L’enseigne spécialisée dans la distribution de produits bio fête ses 40 ans cette année et souhaite accentuer son maillage territorial. Didier Cotte, président de L’Eau Vive, a profité du salon Franchise Expo Paris pour nous dévoiler les objectifs du réseau.

 

Vous venez de lancer un appel à candidatures pour accueillir de nouveaux franchisés. Quelles sont vos ambitions ?

Nous avons actuellement 70 points de vente, dont une trentaine tenus en propre. Nous souhaitons, d’ici trois ans, atteindre les 100 magasins. C’est un plan de développement que nous venons de mettre en place. L’idée est de montrer que, ce n’est pas parce que la concurrence se diversifie, nous allons arrêter de nous développer. En revanche, nous souhaitons être mesuré et prendre notre temps. C’est pour cela que nous restons sur un rythme d’une dizaine d’ouvertures par an. Car nous avons du mal à absorber toutes les demandes des candidats.

Surtout, nous sommes convaincus que ce n’est pas parce que nous arrivons troisième ou quatrième sur une zone que nous pouvons pas nous implanter. Au contraire. Il faut juste être plus vigilant à l’emplacement si nous ne sommes pas dans les premiers.

 

C’est un secteur très concurrentiel. Comment faites-vous pour vous différencier des autres enseignes ?

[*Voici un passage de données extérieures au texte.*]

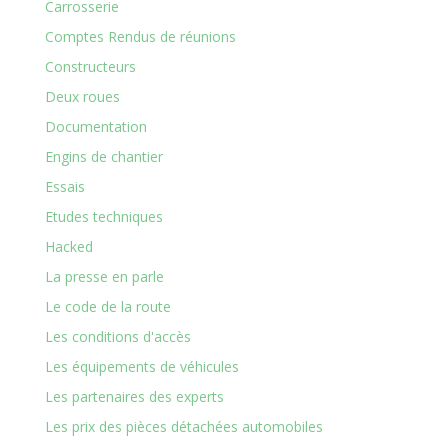
Carrosserie
Comptes Rendus de réunions
Constructeurs
Deux roues
Documentation
Engins de chantier
Essais
Etudes techniques
Hacked
La presse en parle
Le code de la route
Les conditions d'accès
Les équipements de véhicules
Les partenaires des experts
Les prix des pièces détachées automobiles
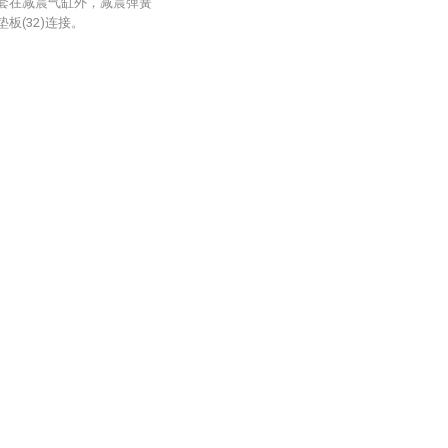
簧套在减震气缸外，减震弹簧
板(32)连接。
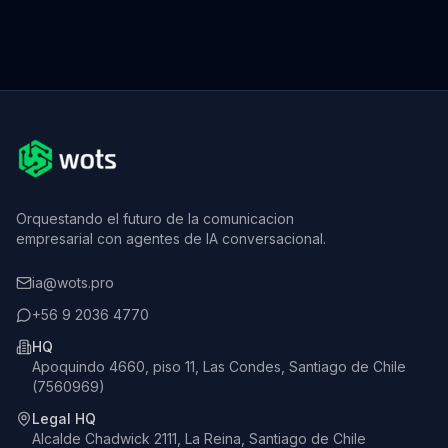
Orquestando el futuro de la comunicacion
empresarial con agentes de IA conversacional.
ia@wots.pro
+56 9 2036 4770
HQ
Apoquindo 4660, piso 11, Las Condes, Santiago de Chile
(7560969)
Legal HQ
Alcalde Chadwick 2111, La Reina, Santiago de Chile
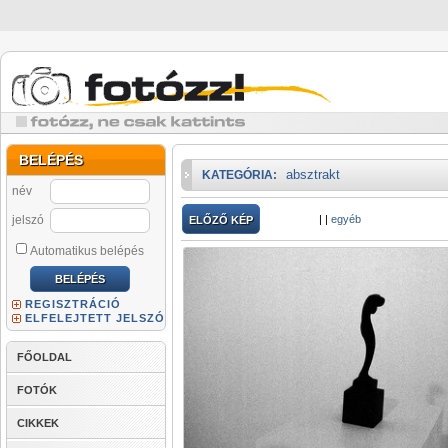
BELÉPÉS
absztrakt
KATEGÓRIA:
név
jelszó
|
|
egyéb
ELŐZŐ KÉP
Automatikus belépés
REGISZTRÁCIÓ
ELFELEJTETT JELSZÓ
FŐOLDAL
FOTÓK
CIKKEK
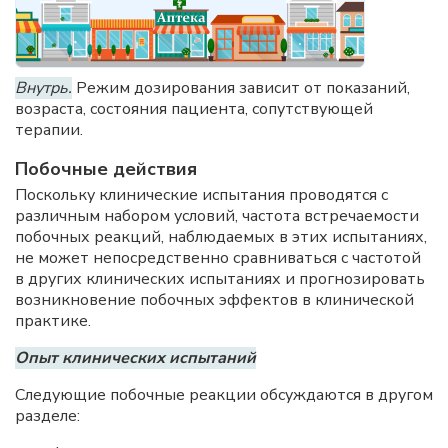
Внутрь.
Режим дозирования зависит от показаний,
возраста, состояния пациента, сопутствующей
терапии.
Побочные действия
Поскольку клинические испытания проводятся с
различным набором условий, частота встречаемости
побочных реакций, наблюдаемых в этих испытаниях,
не может непосредственно сравниваться с частотой
в других клинических испытаниях и прогнозировать
возникновение побочных эффектов в клинической
практике.
Опыт клинических испытаний
Следующие побочные реакции обсуждаются в другом
разделе:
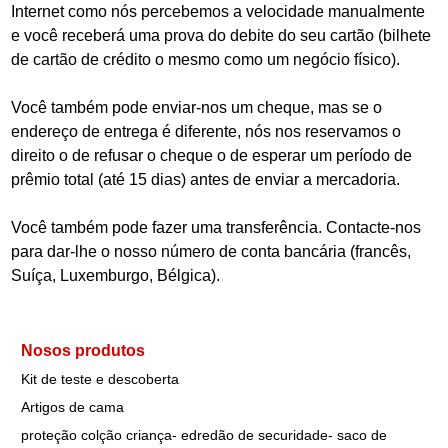
Internet como
nós percebemos
a velocidade
manualmente
e você
receberá
uma prova
do debite do seu cartão
(
bilhete
de cartão
de crédito
o
mesmo
como um
negócio
físico)
.
Você também pode enviar
-nos um
cheque
, mas
se
o
endereço de entrega
é diferente
,
nós nos reservamos o
direito o de refusar o cheque o de esperar
um
período
de
prêmio
total
(
até 15 dias
)
antes
de
enviar
a
mercadoria
.
Você também pode fazer
uma transferência.
Contacte-nos
para
dar
-lhe
o nosso
número de conta
bancária
(
francês
,
Suíça
, Luxemburgo, Bélgica
)
.
Nosos produtos
Kit de teste e descoberta
Artigos de cama
proteção colção criança- edredão de securidade- saco de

Nous avons la volonté d’être les spécialistes en nutrition. Car ce n’est pas tout de manger bio, il faut savoir le faire correctement. S’alimenter, c’est aussi une façon de préserver sa santé. Par exemple, nous avons des référents conseils dans chacun de nos magasins. Ce sont des personnes diplômées en naturopathie ou bien en diététique. Ils sont là pour conseiller leurs clients sur leur façon de manger ou bien sur les compléments alimentaires à prendre, en fonction de leur morphologie, de leurs allergies alimentaires, de leur âge, etc. Autre exemple : chacun de nos points de vente est doté d’un terminal de cuisson pour proposer du pain frais chaque jour, cuit sur place. Des produits qui sont confectionnés dans notre fournil, situé au siège à Brié-et-Angonnes (38), et envoyés précuits et congelés dans nos différents magasins. C’est un axe que nous souhaitons accentuer, notamment en mettant en place une filière snacking.

 

Quels sont les emplacements que vous privilégiez ? Êtes-vous implantés en centre-ville ?

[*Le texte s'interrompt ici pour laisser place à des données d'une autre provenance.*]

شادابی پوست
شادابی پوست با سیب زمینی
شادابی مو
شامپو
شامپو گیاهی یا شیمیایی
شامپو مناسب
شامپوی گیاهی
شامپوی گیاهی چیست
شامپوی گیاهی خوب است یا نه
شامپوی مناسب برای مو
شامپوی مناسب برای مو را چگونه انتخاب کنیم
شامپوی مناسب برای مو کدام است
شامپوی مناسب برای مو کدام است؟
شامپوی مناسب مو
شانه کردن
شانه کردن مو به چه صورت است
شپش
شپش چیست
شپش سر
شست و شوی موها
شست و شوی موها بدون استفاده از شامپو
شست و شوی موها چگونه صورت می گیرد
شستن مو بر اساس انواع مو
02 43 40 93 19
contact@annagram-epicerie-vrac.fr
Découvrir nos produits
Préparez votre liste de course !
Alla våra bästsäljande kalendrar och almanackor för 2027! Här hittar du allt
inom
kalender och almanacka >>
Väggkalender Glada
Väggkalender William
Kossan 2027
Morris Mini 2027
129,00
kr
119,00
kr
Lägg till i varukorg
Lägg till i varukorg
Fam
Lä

Nous sommes majoritairement situés en périphérie. Nous avons des magasins historiques en centre-ville mais ils souffrent. Car nous n’avons pas l’offre adaptée et que nos surfaces sont trop restreintes. C’est donc un axe que nous ne développons pas forcément. Notre stratégie est axée sur la périphérie sur des zones d’environ 100 000 habitants et avec des locaux de minimum 450 mètres carrés.

 

Est-ce que l’enseigne continue de se développer en propre ?

Oui, 1/3 de nos ouvertures se font en succursales. C’est important car cela montre que nous croyons au concept et cela nous permet de prendre des emplacements plus stratégiques et moins rentables comme certains centres-villes.

À lire aussi :

L’Eau Vive fête ses 10 ans en franchise

 

Quelles sont les conditions d’accès au réseau ?

Nous proposons un contrat de franchise de sept ans, avec un droit d’entrée de 16 000 euros et des redevances mensuelles de 2 %. Il faut un apport personnel de 200 000 euros pour nous rejoindre. Cela peut paraitre élevé, notre concept évolue avec des matériaux couteux (machines pour faire du vrac, gondoles plus sophistiquées, balances…).

Nous constatons aussi que la prise de marché est généralement plus longue que prévue, donc il faut prévoir un peu de trésorerie.

 

Vos franchisés ont-ils une liberté pour référencer des fournisseurs locaux ?

Non seulement ils ont une marge de manœuvre mais ils ont l’obligation de le faire, notamment pour tout ce qui est fruits et légumes. Ce n’est pas la peine que nous fassions venir des produits d’une centrale à Rungis, par exemple, alors que le franchisé a près de chez lui des producteurs locaux.

 

Quels sont profils de candidats que vous recherchez ?

Nous cherchons des personnes qui sont passionnés par le bio, la sauvegarde de la planète et la santé. Les candidats doivent également avoir l’âme commerçant. S’ils sont passionnés mais non pas la fibre commerçante, pour nous, c’est rédhibitoire.